Certo dia contaram-lhe um fato que, ninguém sabe se realmente verídico, teria ocorrido na Câmara Municipal de Vereadores de João Pessoa/PB. Segundo lhe foi narrado, uma Vereadora fez veemente pronunciamento na defesa de uma mulher que fora molestada sexualmente. Dizia então a parlamentar que um sujeito de má fama teria bulinado a vítima, pegando em seu órgão sexual, em atitude não consentida. Como a edil, em seu discurso, repetiu por três vezes o nome popular pelo qual é conhecido o órgão reprodutor feminino, foi repreendida pela então presidente do Legislativo Municipal, que determinou de imediato às taquígrafas e secretárias que retirassem dos anais da Casa aquela palavra impronunciável. Com uma folha de papel nas mãos Kanekão mostrou-me, indignado com a censura imposta à representante do povo, uma réplica em versos que, dizia ele, se vereador fosse teria declamado em plenário. Eis a pérola :
"Peço à vereadora Para que não proibais Que a palavra boceta Se insira nos seus anais.
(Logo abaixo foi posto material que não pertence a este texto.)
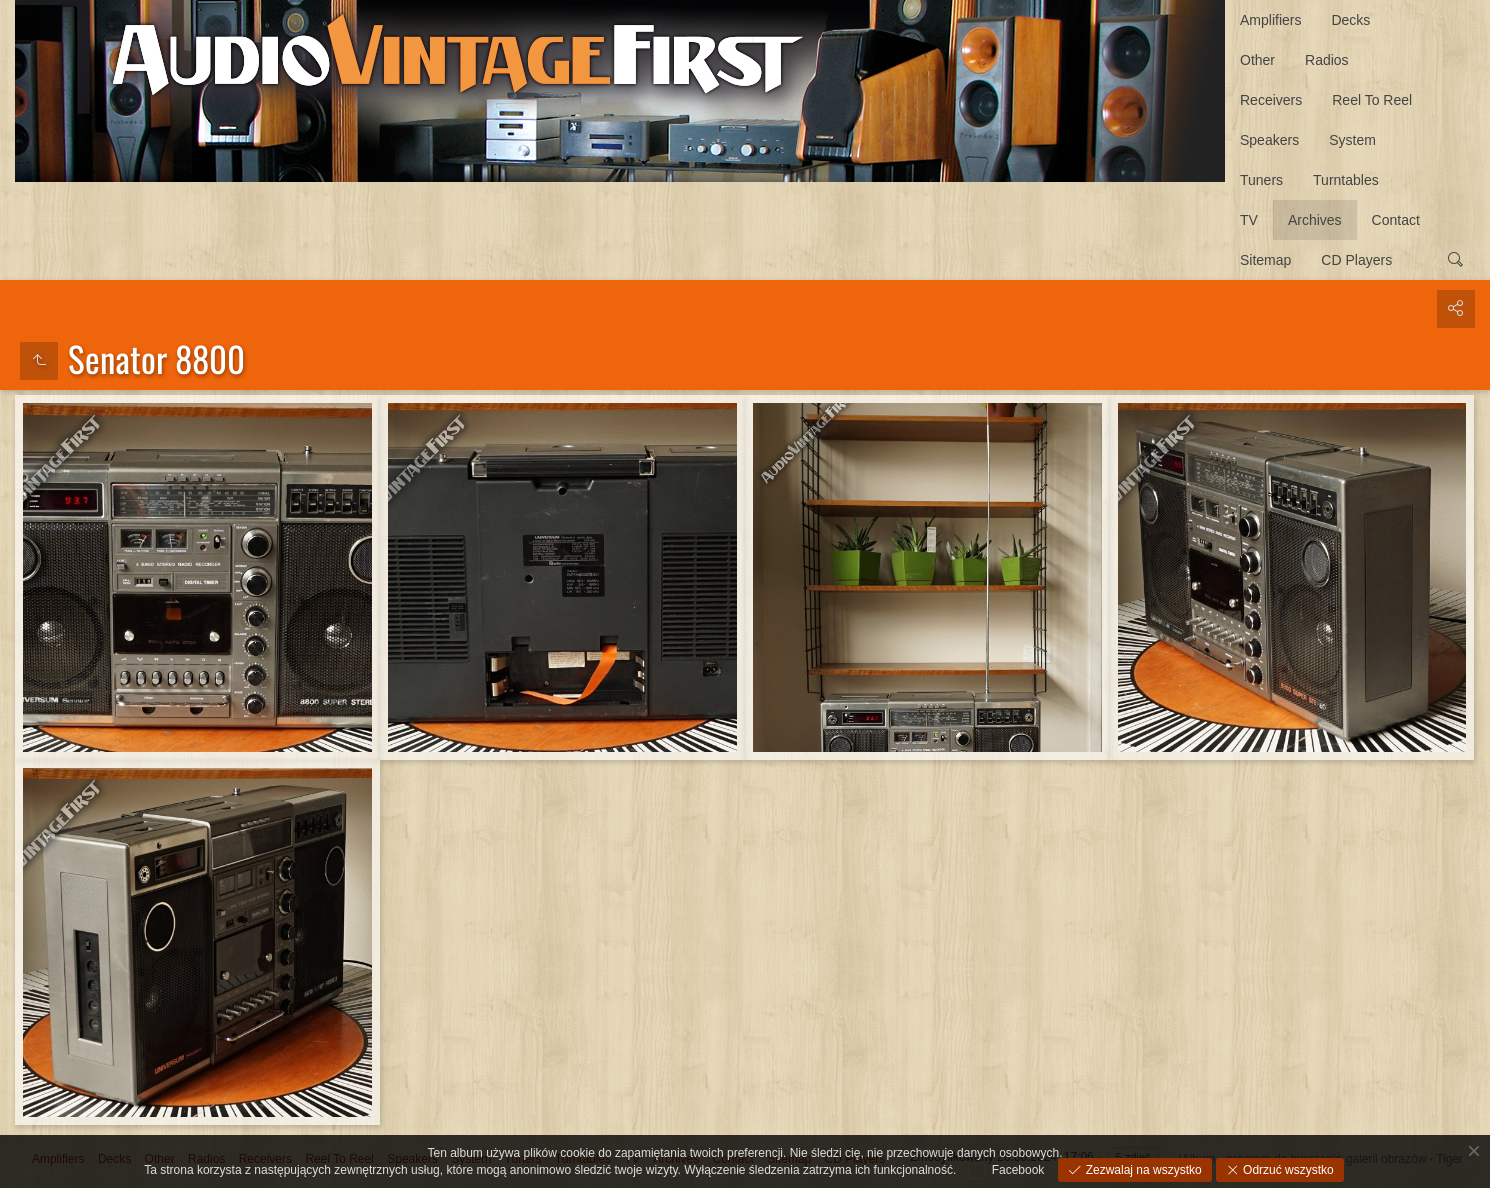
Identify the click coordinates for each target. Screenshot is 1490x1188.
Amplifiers (1270, 20)
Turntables (1346, 180)
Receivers (1271, 100)
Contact (1396, 220)
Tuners (1261, 180)
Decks (1350, 20)
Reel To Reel (1372, 100)
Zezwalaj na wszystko (1141, 1170)
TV (1249, 220)
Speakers (1269, 140)
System (1352, 140)
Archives (1315, 220)
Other (1257, 60)
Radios (1327, 60)
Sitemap (1265, 260)
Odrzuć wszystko (1287, 1170)
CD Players (1356, 260)
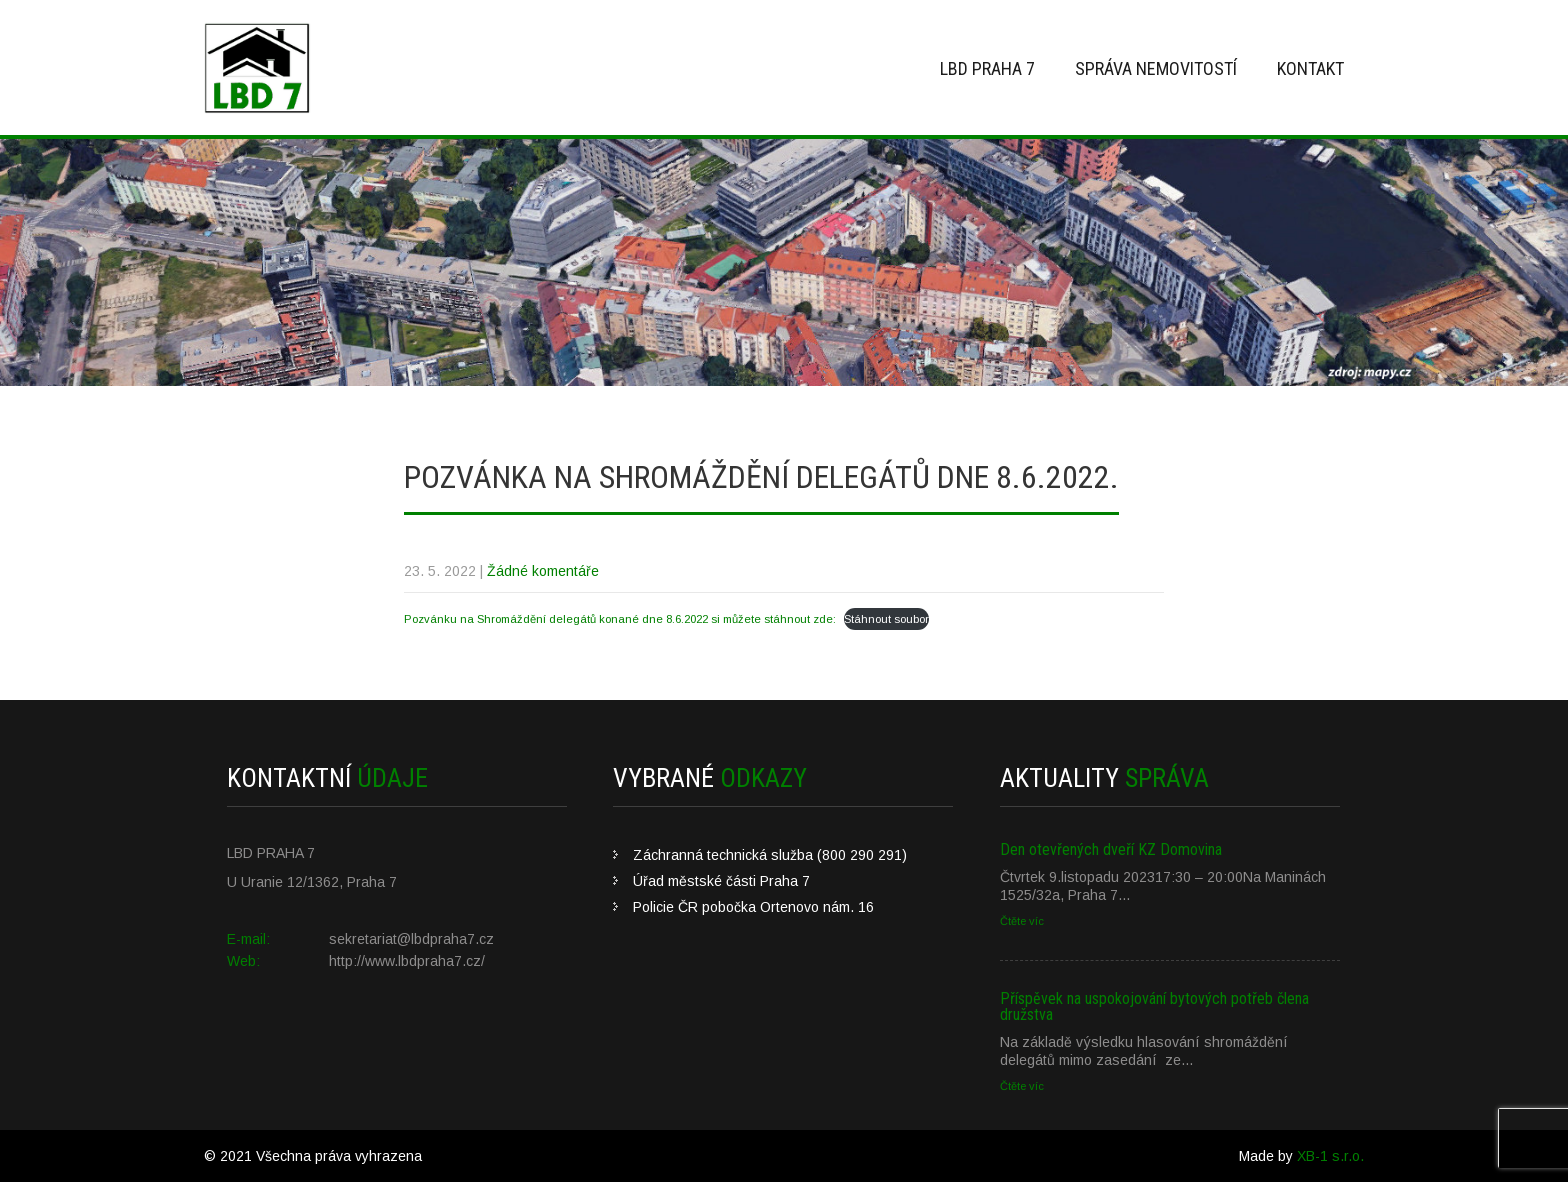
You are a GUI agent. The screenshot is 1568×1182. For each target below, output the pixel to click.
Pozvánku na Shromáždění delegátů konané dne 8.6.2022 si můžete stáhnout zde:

E de agora em diante Espero que permitais A inclusão do com que trepas
Naquilo com que sentais.
Em outra oportunidade foi abordado por um amigo que contou-lhe, entre triste e revoltado, que a mulher já o teria abandonado por doze vezes, e que em todas elas só retornou graças à intervenção de um renomado médium de Aracaju, eficiente na resolução de problemas amorosos, que com poderosas orações e ajuda de espíritos mais elevados, sempre acalmava o coração da jovem senhora, fazendo-a retornar ao leito conjugal. Novamente os versos de Jorge foram reveladores de sua aguçada inteligência. Outra pérola :
"Ser corno é coisa normal Uma duas ou três vezes Já faz parte dos reveses Da vida sentimental.
Pode ser moça ou rapaz A idade é letra morta Quantas vezes não importa
Mas doze já é demais.
Sabedor agora de sua morte prematura, veio a lembrança de uma frase de Carlos Drummond de Andrade na crônica A Porta do Céu, por ele atribuída a Dante Milano no enterro de Jaime Ovale:" É um mundo de poesia irrealizada que se sepulta".
* Escritor e poeta, membro da Academia Brasileira de Literatura de Cordel.